Karin van Nispen, W. Mieke. E. van de Sandt-Koenderman, Emiel Krahmer

Abstract

Pantomime, gesture in absence of speech, has no conventional meaning. Nevertheless, individuals seem to be able to produce pantomimes and derive meaning from pantomimes. A number of studies has addressed the use of co-speech gesture, but little is known on pantomime. Therefore, the question of how people construct and understand pantomimes arises in gesture research. To determine how people use pantomimes, we asked participants to depict a set of objects using pantomimes only. We annotated what representation techniques people produced. Furthermore, using judgment tasks, we assessed the pantomimes' comprehensibility. Analyses showed that similar techniques were used to depict objects across individuals. Objects with a default depiction method were better comprehended than objects for which there was no such default. More specifically, tools and objects depicted using a handling technique were better understood.

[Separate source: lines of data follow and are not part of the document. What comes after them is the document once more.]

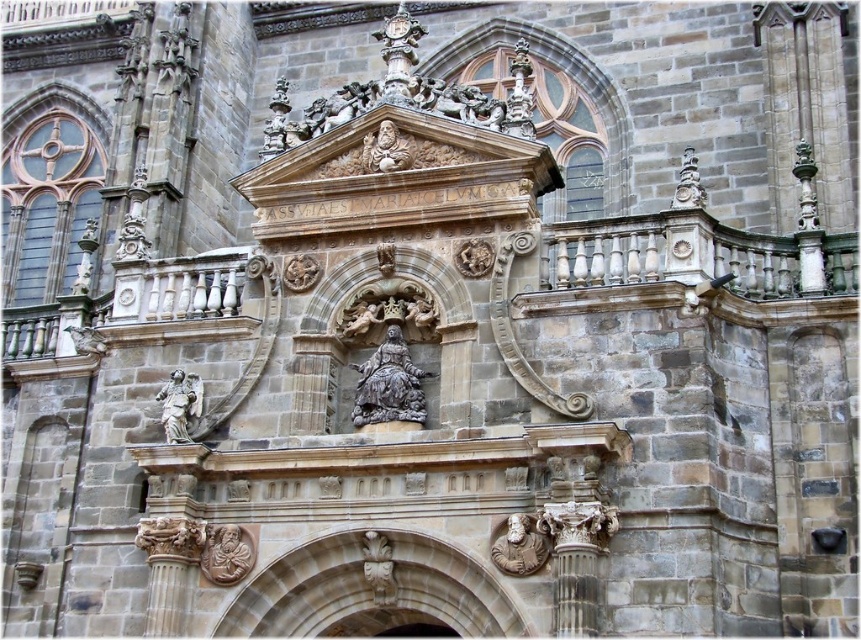 Question: Which point appears closest to the camera in this image?

Choices:
 (A) (228, 536)
 (B) (165, 413)
 (C) (386, 330)

Answer: (A)

Question: Is polished bronze angel at lower left further to camera compared to carved stone angel at lower center?

Choices:
 (A) no
 (B) yes

Answer: (B)

Question: Is gray stone statue at center further to the viewer compared to polished bronze angel at lower left?

Choices:
 (A) no
 (B) yes

Answer: (A)

Question: Which object is positioned closest to the polished bronze angel at lower left?

Choices:
 (A) carved stone angel at lower center
 (B) brown stone sculpture at lower left
 (C) brown stone bust at lower right
 (D) gray stone statue at center

Answer: (B)

Question: Which object is closer to the camera taking this photo?

Choices:
 (A) gray stone statue at center
 (B) polished bronze angel at lower left
 (C) brown stone sculpture at lower left
 (D) carved stone angel at lower center

Answer: (D)

Question: Is brown stone bust at lower right smaller than carved stone angel at lower center?

Choices:
 (A) yes
 (B) no

Answer: (A) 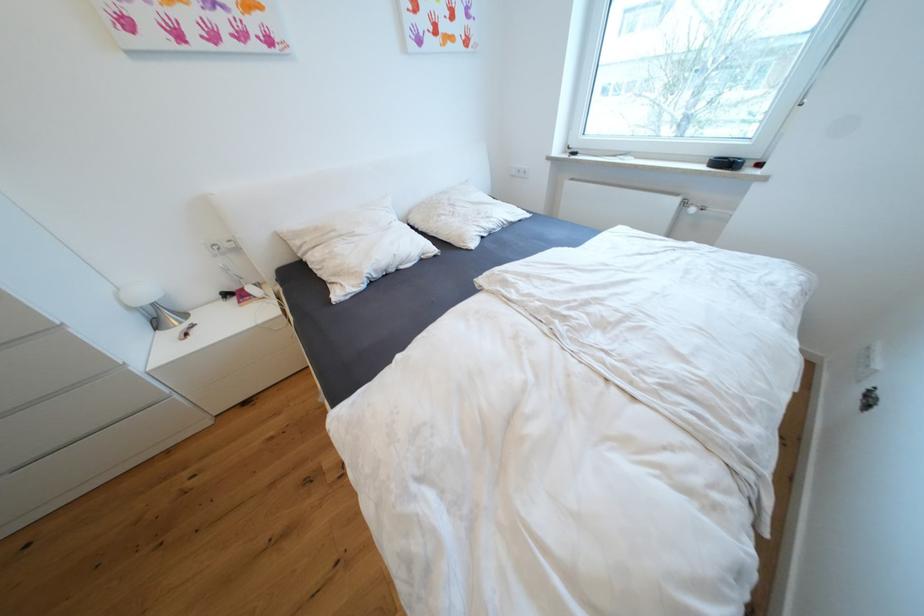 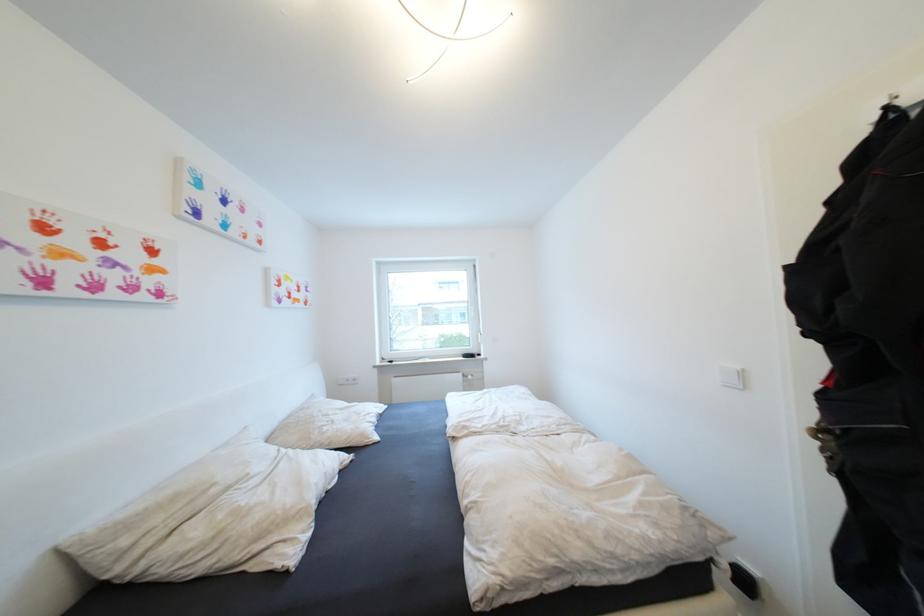 In the second image, find the point that corresponds to the point at 305,244 in the first image.

(131, 543) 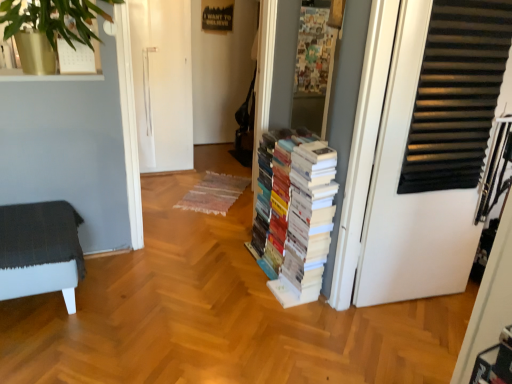 Identify the location of vacant region to the left of white paper books at center. This screenshot has height=384, width=512. (194, 279). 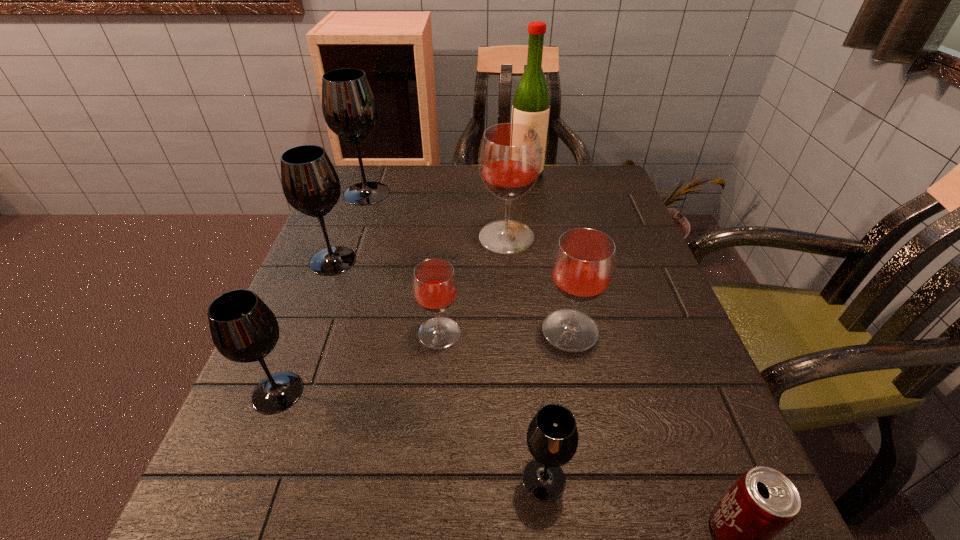 This screenshot has height=540, width=960. Identify the location of vacant area situated on the back of the smallest gray wineglass. (538, 420).

Find the location of a particular element. This screenshot has width=960, height=540. liquor present at the far edge is located at coordinates (x=531, y=104).

The width and height of the screenshot is (960, 540). I want to click on wineglass that is at the far edge, so (350, 109).

Find the location of a particular element. The width and height of the screenshot is (960, 540). object located in the near edge section of the desktop is located at coordinates (552, 437).

In order to click on object that is at the right edge in this screenshot , I will do `click(583, 265)`.

At what (x,y) coordinates should I click in order to perform the action: click on object that is at the far left corner. Please return your answer as a coordinate pair (x, y). Looking at the image, I should click on (350, 109).

The image size is (960, 540). Find the location of `vacant region at the far edge of the desktop`. vacant region at the far edge of the desktop is located at coordinates (476, 184).

Image resolution: width=960 pixels, height=540 pixels. In the image, there is a desktop. Find the location of `vacant space at the left edge`. vacant space at the left edge is located at coordinates (304, 431).

In the image, there is a desktop. What are the coordinates of `vacant space at the right edge` in the screenshot? It's located at (570, 220).

In order to click on vacant space at the far left corner in this screenshot , I will do `click(381, 167)`. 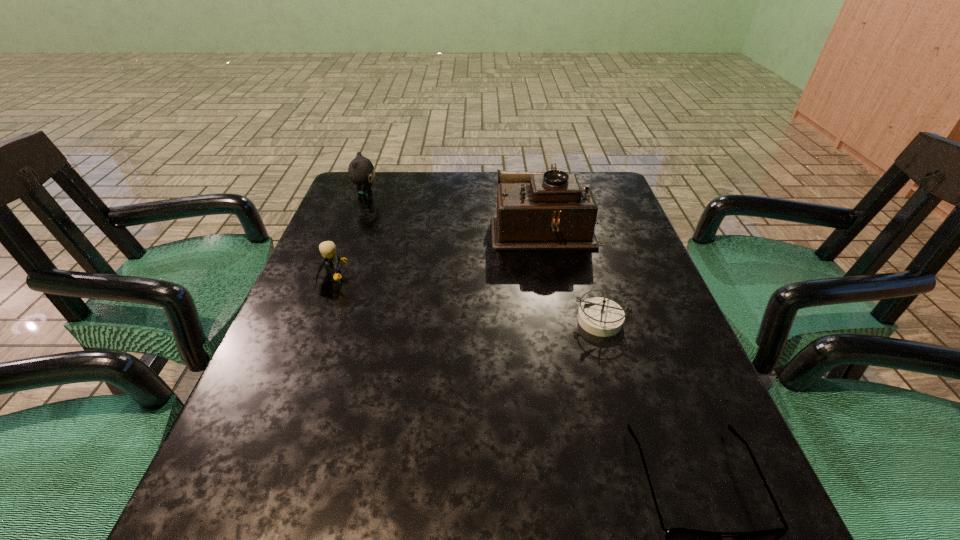 Image resolution: width=960 pixels, height=540 pixels. What are the coordinates of `the closest object to the nearest object` in the screenshot? It's located at (599, 316).

Select which object is the third closest to the Lego. Please provide its 2D coordinates. Your answer should be formatted as a tuple, i.e. [(x, y)], where the tuple contains the x and y coordinates of a point satisfying the conditions above.

[(599, 316)]

What are the coordinates of `free location that satisfies the following two spatial constraints: 1. on the front-facing side of the kitten; 2. on the back side of the compass` in the screenshot? It's located at (322, 319).

I want to click on free spot that satisfies the following two spatial constraints: 1. on the horn of the fourth farthest object; 2. on the left side of the tallest object, so click(564, 319).

Where is `vacant space that satisfies the following two spatial constraints: 1. on the front-facing side of the kitten; 2. on the back side of the fourth farthest object`? This screenshot has width=960, height=540. vacant space that satisfies the following two spatial constraints: 1. on the front-facing side of the kitten; 2. on the back side of the fourth farthest object is located at coordinates (322, 319).

You are a GUI agent. You are given a task and a screenshot of the screen. Output one action in this format:
    pyautogui.click(x=<x>, y=<y>)
    Task: Click on the free location that satisfies the following two spatial constraints: 1. on the front-facing side of the fourth shortest object; 2. on the left side of the compass
    This screenshot has height=540, width=960.
    Given the screenshot: What is the action you would take?
    pyautogui.click(x=322, y=319) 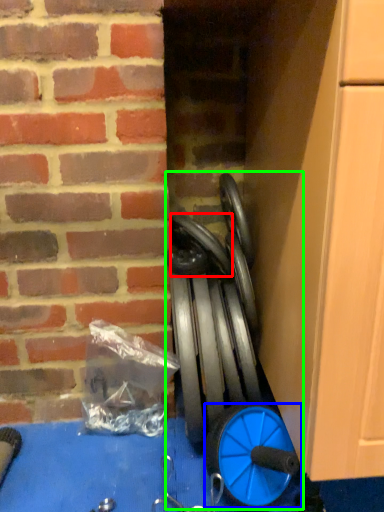 Question: Estimate the real-world distances between objects in this image. Which object is closer to car tire (highlighted by a red box), wheel (highlighted by a blue box) or sport equipment (highlighted by a green box)?

Choices:
 (A) wheel
 (B) sport equipment

Answer: (B) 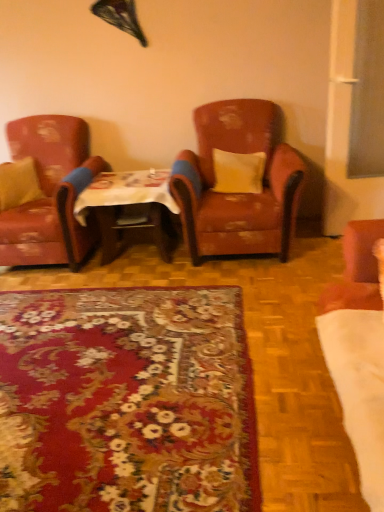 Where is `free space in front of leather-like brown armchair at center, the second chair positioned from the left`? free space in front of leather-like brown armchair at center, the second chair positioned from the left is located at coordinates (263, 289). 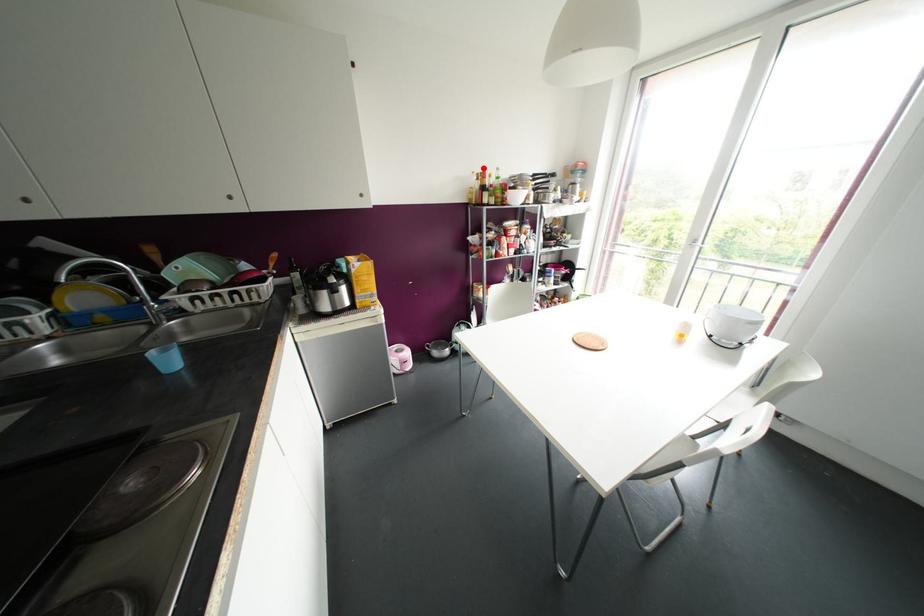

The open-answer experiment showed low interpretation accuracy. Conversely, the forced-choice experiment showed ceiling effects. These results suggest that across individuals, similar strategies are deployed to produce pantomime, with the handling technique as the apparent preference. This might indicate that the production of pantomimes is based on mental representations which are intrinsically similar. Furthermore, pantomime conveys semantically rich, but ambiguous, information, and its interpretation is much dependent on context. This pantomime database is available online: https://dataverse.nl/dataset.xhtml?persistentId=hdl:10411/QZHO6M. This can be used as a baseline with which we can compare clinical groups.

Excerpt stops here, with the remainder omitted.